Fast and the Furious : l’histoire méconnue d’un titre devenu culte

Image d'illustration. Fast and FuriousUniversal Pictures / PR-ADN
Derrière ce nom iconique se cache un héritage ancien et des choix déterminants souvent ignorés.
Tl;dr
- Le titre Fast and the Furious trouve ses origines dans un film de Roger Corman (1954) et s’impose après de nombreuses hésitations et titres abandonnés.
- Des alternatives comme Racer X ou Redline sont écartées avant qu’un accord avec Roger Corman permette d’adopter le nom définitif, jugé décisif pour le succès du projet.
- Ce choix contribue à transformer un film initialement modeste en une franchise mondiale, avec des suites aux titres dérivés pour contourner les contraintes de droits.

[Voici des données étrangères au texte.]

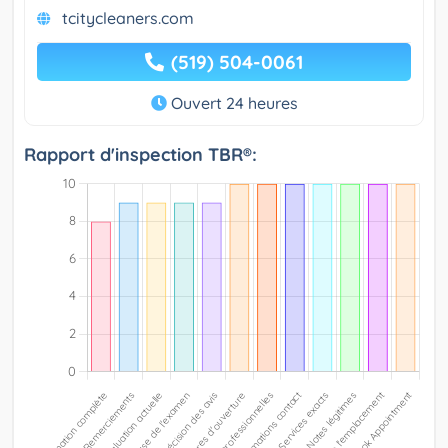
tcitycleaners.com
(519) 504-0061
Ouvert 24 heures
Rapport d'inspection TBR®: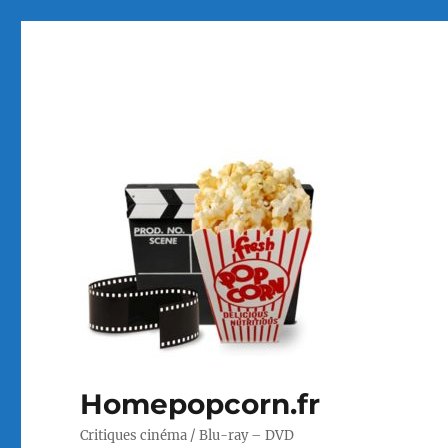
Homepopcorn.fr
Critiques cinéma / Blu-ray – DVD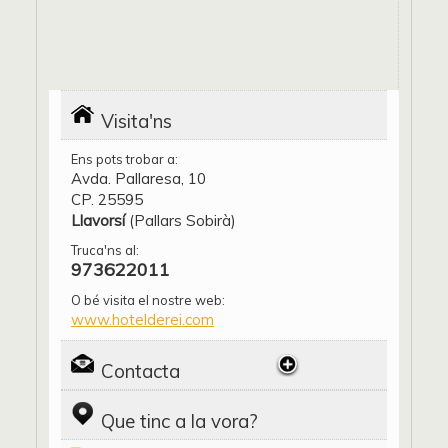
Visita'ns
Ens pots trobar a:
Avda. Pallaresa, 10
CP. 25595
Llavorsí
(Pallars Sobirà)
Truca'ns al:
973622011
O bé visita el nostre web:
www.hotelderei.com
Contacta
Que tinc a la vora?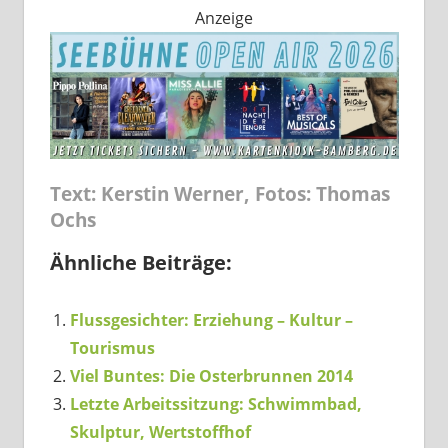
Anzeige
Text: Kerstin Werner, Fotos: Thomas
Ochs
Ähnliche Beiträge:
Flussgesichter: Erziehung – Kultur –
Tourismus
Viel Buntes: Die Osterbrunnen 2014
Letzte Arbeitssitzung: Schwimmbad,
Skulptur, Wertstoffhof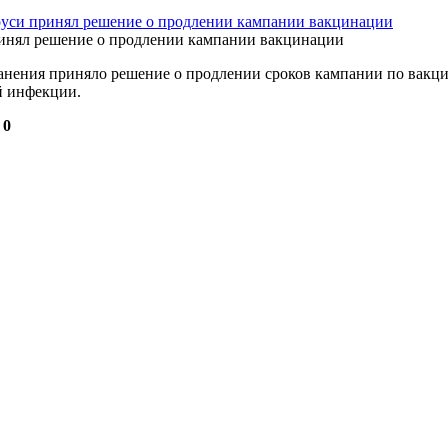
уси принял решение о продлении кампании вакцинации
анения приняло решение о продлении сроков кампании по вакц
й инфекции.
:
0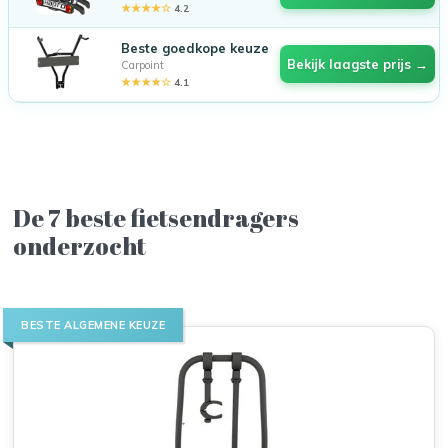
★★★★☆
4.2
Beste goedkope keuze
Bekijk laagste prijs →
Carpoint
★★★★☆
4.1
De 7 beste fietsendragers
onderzocht
BESTE ALGEMENE KEUZE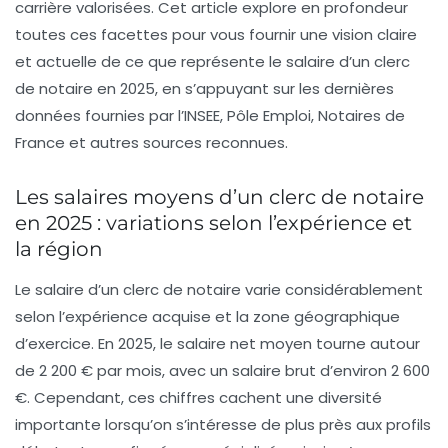
carrière valorisées. Cet article explore en profondeur
toutes ces facettes pour vous fournir une vision claire
et actuelle de ce que représente le salaire d’un clerc
de notaire en 2025, en s’appuyant sur les dernières
données fournies par l’INSEE, Pôle Emploi, Notaires de
France et autres sources reconnues.
Les salaires moyens d’un clerc de notaire
en 2025 : variations selon l’expérience et
la région
Le salaire d’un clerc de notaire varie considérablement
selon l’expérience acquise et la zone géographique
d’exercice. En 2025, le salaire net moyen tourne autour
de
2 200 € par mois
, avec un salaire brut d’environ 2 600
€. Cependant, ces chiffres cachent une diversité
importante lorsqu’on s’intéresse de plus près aux profils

Un héritage inattendu pour un titre devenu culte
La genèse du titre Fast and the Furious ne s’est pas faite sans heurts ni tâtonnements. Bien loin d’être une simple trouvaille marketing, ce nom mythique plonge ses racines dans l’histoire du cinéma américain. En 1954, Roger Corman, alors producteur légendaire, imagine un film d’action éponyme où un fugitif embarque une pilote professionnelle pour fuir vers le Mexique en participant à une course. Ce détail, souvent méconnu du grand public, donnera plusieurs décennies plus tard l’élan décisif au blockbuster réalisé par Rob Cohen en 2001.
Titres abandonnés et inspirations croisées
Pourtant, à l’origine, les créateurs du projet hésitaient encore. Selon le récit documenté par Barry Hertz, l’équipe envisageait de nommer le film Racer X, d’après l’article fondateur écrit par Ken Li pour Vibe Magazine. Toutefois, ce nom évoquait directement le rival masqué de la série culte japonaise Speed Racer, déjà réservé pour un autre projet cinématographique chez Warner Bros. Pictures. Plusieurs alternatives furent alors jetées sur la table : Redline, référence mécanique peu évocatrice pour le producteur Neal Moritz, ou encore Street Wars et un malheureux Race Wars, aussitôt écarté devant ses connotations problématiques.
L’heureuse rencontre qui change tout
La bascule survient lorsque Neal Moritz, inspiré en visionnant des classiques de Corman, obtient finalement le droit d’exploiter le fameux titre en échange de stock-shots haut de gamme. Anecdote intéressante : ce serait grâce à l’intervention du père de Neal Moritz, ancien cadre chez AIP, que la connexion s’opère avec Roger Corman. Le choix s’avérera crucial : comme le résume alors le producteur Marc Schmuger, ce changement de nom apporte exactement ce qu’il fallait pour transformer un petit film en phénomène culturel mondial.
D’une simple course à une saga internationale
Avec son titre finalement adopté, Fast and the Furious va non seulement trouver son public mais également donner naissance à une franchise majeure des années 2010. Pourtant, la nécessité d’obtenir chaque fois l’accord de Corman limitera la réutilisation exacte du titre original dans les suites. D’où ces déclinaisons comme 2 Fast 2 Furious, Furious 7 ou encore F9. Un clin d’œil final : le dernier opus annoncé portera le nom évocateur de Fast Forever, symbole d’une saga qui n’en finit plus de tracer sa route.